## What the task asks
Restate the listing below word for word; no pictures belong in the copy.

## Listed entries
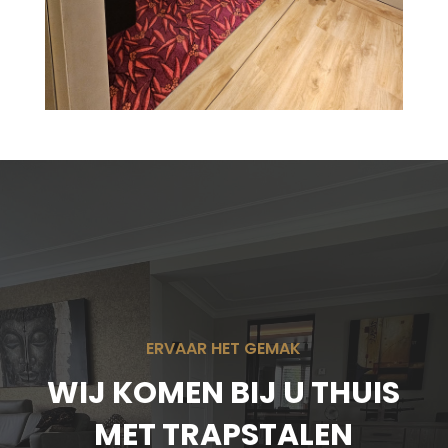
ERVAAR HET GEMAK
WIJ KOMEN BIJ U THUIS
MET TRAPSTALEN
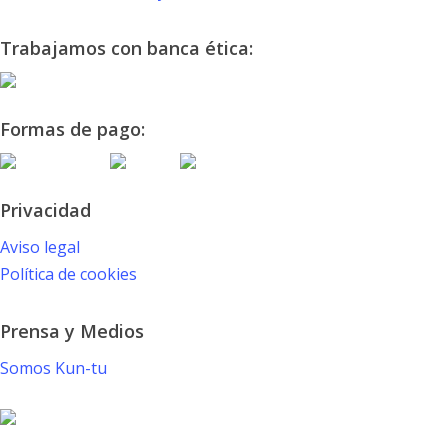
Trabajamos con banca ética:
Formas de pago:
Privacidad
Aviso legal
Política de cookies
Prensa y Medios
Somos Kun-tu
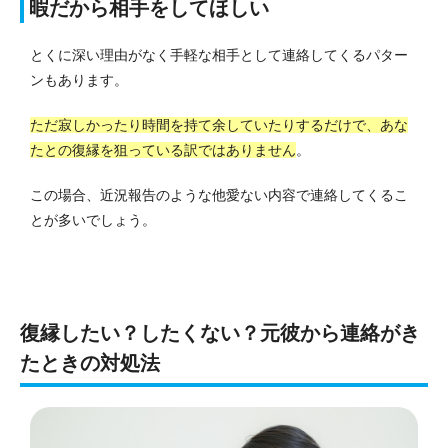
暇だから相手をしてほしい
とくに深い理由がなく手軽な相手として連絡してくるパター
ンもあります。
ただ寂しかったり時間を持て余していたりするだけで、あな
たとの復縁を狙っている訳ではありません
。
この場合、近況報告のような他愛ない内容で連絡してくるこ
とが多いでしょう。
復縁したい？したくない？元彼から連絡がき
たときの対処法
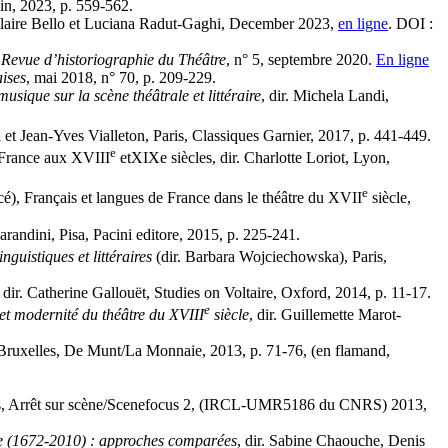
lin, 2023, p. 559-562.
e-Claire Bello et Luciana Radut-Gaghi, December 2023,
en ligne
. DOI :
,
Revue d’historiographie du Théâtre
, n° 5, septembre 2020.
En ligne
aises
, mai 2018, n° 70, p. 209-229.
sique sur la scène théâtrale et littéraire
, dir. Michela Landi,
ri et Jean-Yves Vialleton, Paris, Classiques Garnier, 2017, p. 441-449.
e
n France aux XVIII
etXIXe siècles, dir. Charlotte Loriot, Lyon,
e
é), Français et langues de France dans le théâtre du XVII
siècle,
arandini, Pisa, Pacini editore, 2015, p. 225-241.
guistiques et littéraires
(dir. Barbara Wojciechowska), Paris,
, dir. Catherine Gallouët, Studies on Voltaire, Oxford, 2014, p. 11-17.
e
 et modernité du théâtre du XVIII
siècle
, dir. Guillemette Marot-
 Bruxelles, De Munt/La Monnaie, 2013, p. 71-76, (en flamand,
cenes, Arrêt sur scène/Scenefocus 2, (IRCL-UMR5186 du CNRS) 2013,
e (1672-2010) : approches comparées
, dir. Sabine Chaouche, Denis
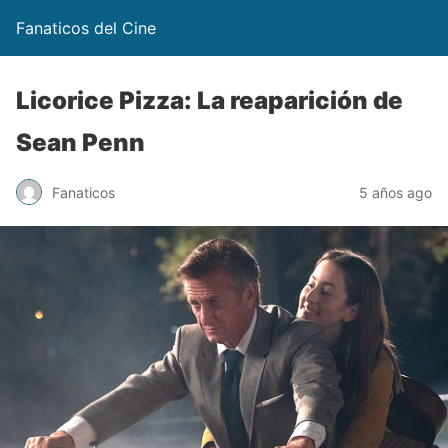
Fanaticos del Cine
Licorice Pizza: La reaparición de
Sean Penn
Fanaticos
5 años ago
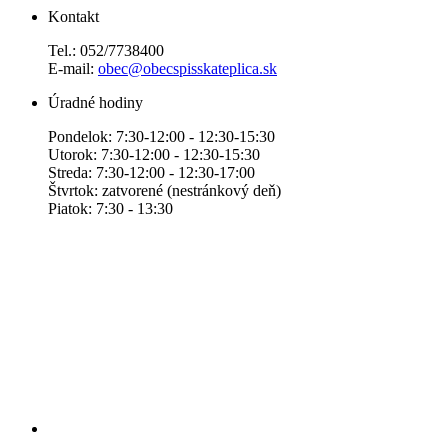
Kontakt
Tel.: 052/7738400
E-mail:
obec@obecspisskateplica.sk
Úradné hodiny
Pondelok: 7:30-12:00 - 12:30-15:30
Utorok: 7:30-12:00 - 12:30-15:30
Streda: 7:30-12:00 - 12:30-17:00
Štvrtok: zatvorené (nestránkový deň)
Piatok: 7:30 - 13:30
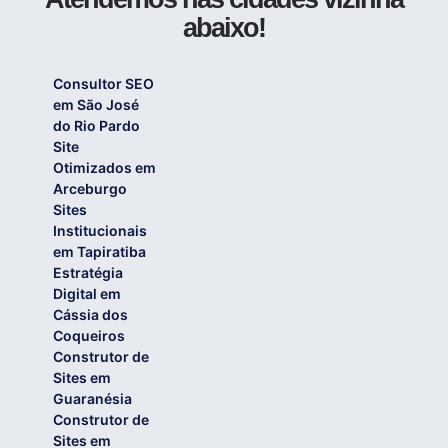
abaixo!
Consultor SEO
em São José
do Rio Pardo
Site
Otimizados em
Arceburgo
Sites
Institucionais
em Tapiratiba
Estratégia
Digital em
Cássia dos
Coqueiros
Construtor de
Sites em
Guaranésia
Construtor de
Sites em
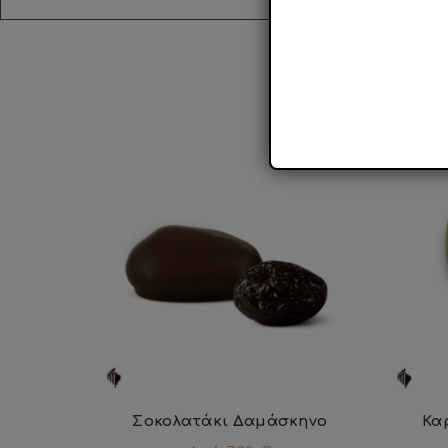
Σοκολατάκι Δαμάσκηνο
Κα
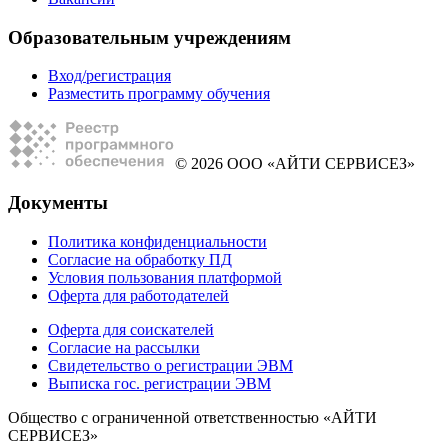
Образовательным учреждениям
Вход/регистрация
Разместить программу обучения
© 2026 ООО «АЙТИ СЕРВИСЕЗ»
Документы
Политика конфиденциальности
Согласие на обработку ПД
Условия пользования платформой
Оферта для работодателей
Оферта для соискателей
Согласие на рассылки
Свидетельство о регистрации ЭВМ
Выписка гос. регистрации ЭВМ
Общество с ограниченной ответственностью «АЙТИ
СЕРВИСЕЗ»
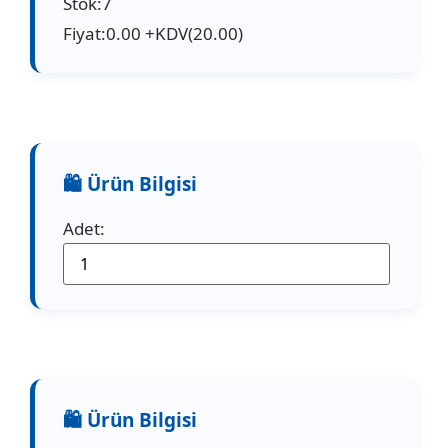
Stok:7
Fiyat:0.00 +KDV(20.00)
Adet:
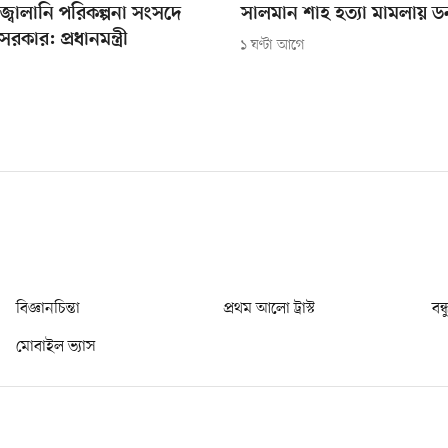
জ্বালানি পরিকল্পনা সংসদে
সালমান শাহ হত্যা মামলায় ডন 
রকার: প্রধানমন্ত্রী
১ ঘণ্টা আগে
বিজ্ঞানচিন্তা
প্রথম আলো ট্রাস্ট
বন্
মোবাইল ভ্যাস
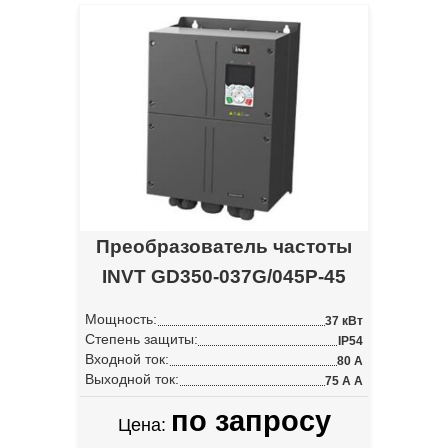
Преобразователь частоты
INVT GD350-037G/045P-45
Мощность:
37 кВт
Степень защиты:
IP54
Входной ток:
80 А
Выходной ток:
75 А А
по запросу
Цена:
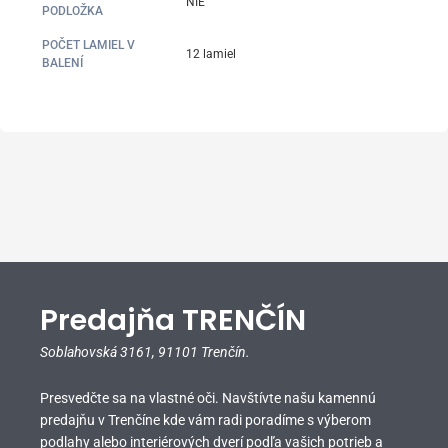
NIE
PODLOŽKA
POČET LAMIEL V
12 lamiel
BALENÍ
Predajňa TRENČÍN
Soblahovská 3161,
91101 Trenčín.
Presvedčte sa na vlastné oči. Navštívte našu kamennú
predajňu v Trenčíne kde vám radi poradíme s výberom
podlahy alebo interiérových dverí podľa vašich potrieb a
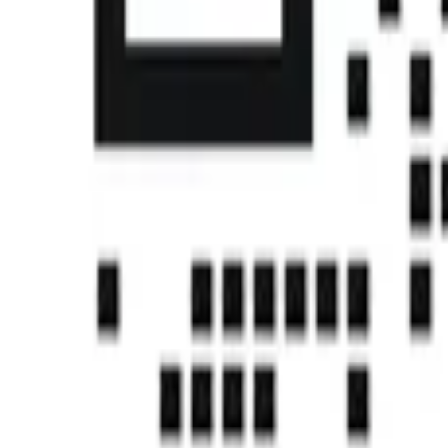
首页
课程
帮助中心
社区
认证
下载中心
注册
登录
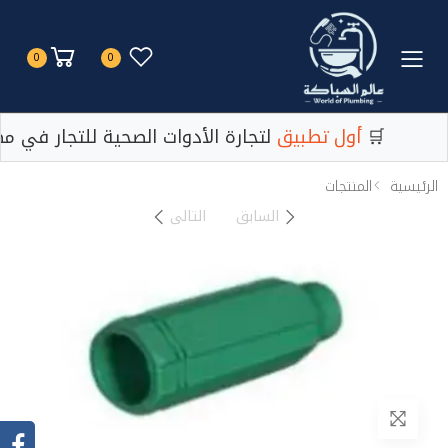
Toggle mobile menu
0
0
لتجارة الأدوات الصحية للتجار في مصر 🛒
أول تطبيق
لتجارة الأدوات الصحية للتجار في مص
الرئيسية
المنتجات
السابق
التالى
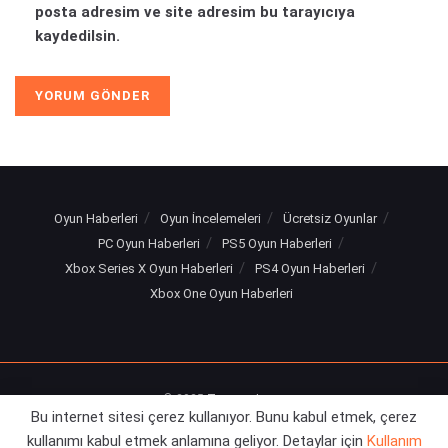
posta adresim ve site adresim bu tarayıcıya
kaydedilsin.
Oyun Haberleri
Oyun İncelemeleri
Ücretsiz Oyunlar
PC Oyun Haberleri
PS5 Oyun Haberleri
Xbox Series X Oyun Haberleri
PS4 Oyun Haberleri
Xbox One Oyun Haberleri
© 2025
Turuncu Levye
Bu internet sitesi çerez kullanıyor. Bunu kabul etmek, çerez
kullanımı kabul etmek anlamına geliyor. Detaylar için
Kullanım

## Answer box
ERVAAR HET GEMAK
WIJ KOMEN BIJ U THUIS
MET TRAPSTALEN
Trabajamos con banca ética:
Formas de pago:
Privacidad
Aviso legal
Política de cookies
Prensa y Medios
Somos Kun-tu
暇だから相手をしてほしい
とくに深い理由がなく手軽な相手として連絡してくるパター
ンもあります。
ただ寂しかったり時間を持て余していたりするだけで、あな
たとの復縁を狙っている訳ではありません
。
この場合、近況報告のような他愛ない内容で連絡してくるこ
とが多いでしょう。
復縁したい？したくない？元彼から連絡がき
たときの対処法
lin, 2023, p. 559-562.
e-Claire Bello et Luciana Radut-Gaghi, December 2023,
en ligne
. DOI :
,
Revue d’historiographie du Théâtre
, n° 5, septembre 2020.
En ligne
aises
, mai 2018, n° 70, p. 209-229.
sique sur la scène théâtrale et littéraire
, dir. Michela Landi,
ri et Jean-Yves Vialleton, Paris, Classiques Garnier, 2017, p. 441-449.
e
n France aux XVIII
etXIXe siècles, dir. Charlotte Loriot, Lyon,
e
é), Français et langues de France dans le théâtre du XVII
siècle,
arandini, Pisa, Pacini editore, 2015, p. 225-241.
guistiques et littéraires
(dir. Barbara Wojciechowska), Paris,
, dir. Catherine Gallouët, Studies on Voltaire, Oxford, 2014, p. 11-17.
e
 et modernité du théâtre du XVIII
siècle
, dir. Guillemette Marot-
 Bruxelles, De Munt/La Monnaie, 2013, p. 71-76, (en flamand,
cenes, Arrêt sur scène/Scenefocus 2, (IRCL-UMR5186 du CNRS) 2013,
e (1672-2010) : approches comparées
, dir. Sabine Chaouche, Denis
Fanaticos del Cine
Licorice Pizza: La reaparición de
Sean Penn
Fanaticos
5 años ago
Kontakt
Tel.: 052/7738400
E-mail:
obec@obecspisskateplica.sk
Úradné hodiny
Pondelok: 7:30-12:00 - 12:30-15:30
Utorok: 7:30-12:00 - 12:30-15:30
Streda: 7:30-12:00 - 12:30-17:00
Štvrtok: zatvorené (nestránkový deň)
Piatok: 7:30 - 13:30
abaixo!
Consultor SEO
em São José
do Rio Pardo
Site
Otimizados em
Arceburgo
Sites
Institucionais
em Tapiratiba
Estratégia
Digital em
Cássia dos
Coqueiros
Construtor de
Sites em
Guaranésia
Construtor de
Sites em
Σοκολατάκι Δαμάσκηνο
Κα
Образовательным учреждениям
Вход/регистрация
Разместить программу обучения
© 2026 ООО «АЙТИ СЕРВИСЕЗ»
Документы
Политика конфиденциальности
Согласие на обработку ПД
Условия пользования платформой
Оферта для работодателей
Оферта для соискателей
Согласие на рассылки
Свидетельство о регистрации ЭВМ
Выписка гос. регистрации ЭВМ
Общество с ограниченной ответственностью «АЙТИ
СЕРВИСЕЗ»
Stok:7
Fiyat:0.00 +KDV(20.00)
Adet:
জ্বালানি পরিকল্পনা সংসদে
সালমান শাহ হত্যা মামলায় ডন 
রকার: প্রধানমন্ত্রী
১ ঘণ্টা আগে
বিজ্ঞানচিন্তা
প্রথম আলো ট্রাস্ট
বন্
মোবাইল ভ্যাস
Преобразователь частоты
INVT GD350-037G/045P-45
Мощность:
37 кВт
Степень защиты:
IP54
Входной ток:
80 А
Выходной ток:
75 А А
по запросу
Цена:
NIE
PODLOŽKA
POČET LAMIEL V
12 lamiel
BALENÍ
Predajňa TRENČÍN
Soblahovská 3161,
91101 Trenčín.
Presvedčte sa na vlastné oči. Navštívte našu kamennú
predajňu v Trenčíne kde vám radi poradíme s výberom
podlahy alebo interiérových dverí podľa vašich potrieb a
首页
课程
帮助中心
社区
认证
下载中心
注册
登录
Toggle mobile menu
0
0
لتجارة الأدوات الصحية للتجار في مصر 🛒
أول تطبيق
لتجارة الأدوات الصحية للتجار في مص
الرئيسية
المنتجات
السابق
التالى
posta adresim ve site adresim bu tarayıcıya
kaydedilsin.
Oyun Haberleri
Oyun İncelemeleri
Ücretsiz Oyunlar
PC Oyun Haberleri
PS5 Oyun Haberleri
Xbox Series X Oyun Haberleri
PS4 Oyun Haberleri
Xbox One Oyun Haberleri
© 2025
Turuncu Levye
Bu internet sitesi çerez kullanıyor. Bunu kabul etmek, çerez
kullanımı kabul etmek anlamına geliyor. Detaylar için
Kullanım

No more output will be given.